18. KevanGC -- 2010-10-31 12:09

I got the sapi4 version of ViaVoice TTS for free, and it worked with NVDA! But i deleted the ViaVoice driver because it might be illegal. But yeah, ViaVoice SAPI4 does work with NVDA.

19. RamboUdin -- 2010-11-21 00:34

Some site in the net offers that driver. I'm not going to try that, but i read that comments and said, "wow! how amazing is that?". "If i could use that driver, haha, it is not illegal."!

THANKS!

Could you make driver for dectalk access 32?

NVDA should support many synthesizers!

20. KevanGC -- 2010-11-24 19:37

This is how I did it. Go get the trial version of Zoomtext. You don't need to use zoomtext ever, you just need to make sure you install IBM ViaVoice when you get Zoomtext. If you install correctly, the voices for IBM ViaVoice should appear in the SAPI4 list in the voice settings dialog.

21. RamboUdin -- 2010-12-03 21:57

It is not good! Something error occur.

22. KevanGC -- 2010-12-11 13:30

I had no errors. Maybe u didn't put it on right or something. It might not be legal though, so do it at ur own risk. Hehehe.

23. briang1 -- 2014-05-22 18:08

Well after reading all of that, I decided to look at Dolphins products which I have. They do use a restricted version of Eloquence in that it appears not to be any standard Sapi interpretation.
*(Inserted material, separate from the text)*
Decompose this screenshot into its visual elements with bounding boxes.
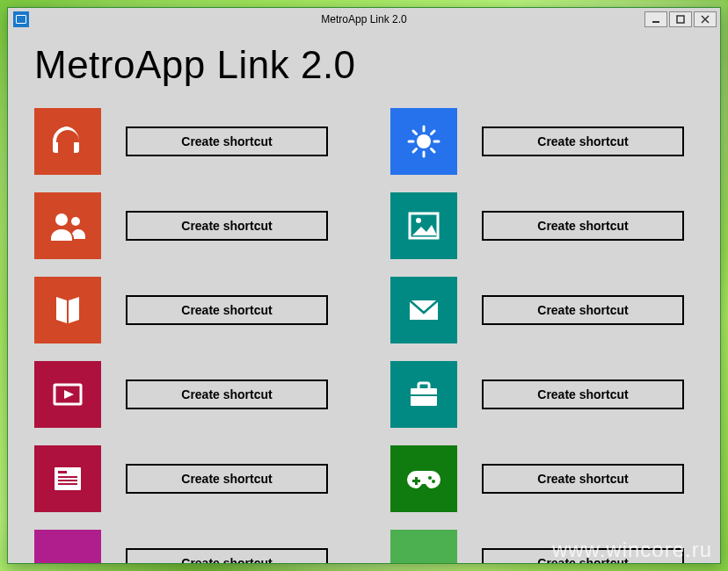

However interestingly, they do have Daniel and Serena as stand alone Realspeak solo, and Sapi5, both of which seem to be working in NVDA. The latter two are in fact stand alone installers and effectively I assume you purchase the right to use them in anything, but not Eloquence.

While some people here love Eloquence, many find it very difficult, I include myself in that area, but voices are intensely personal, an I can see why some are passionate at needing what it offers. Its all very sad that those who hold the legal strings to this cannot be more chritable for the sake of those who cannot see well.

24. dhankuta -- 2014-06-27 15:43

Hi, There is no alternative of mother. Espeak, though robotic speech out; has many superior features than any one else. If there had no espeak, thousands of VI fellows of third world may have compelled to be out of reach in accessing computer in their mother tongue. Myself, with no knowledge of programming have prepared the espeak voices of many languages of Indian sub-continent. Consequently, the access in regional languages is possible. It has nearly 3 times more voices than any so called multilingual TTS! Let me remind a proverb: Those who are hungry enter inside a restaurant near by them and those who are not, move around in search of it so that their stomach may get a tiny place to hold the items to be eaten for joy!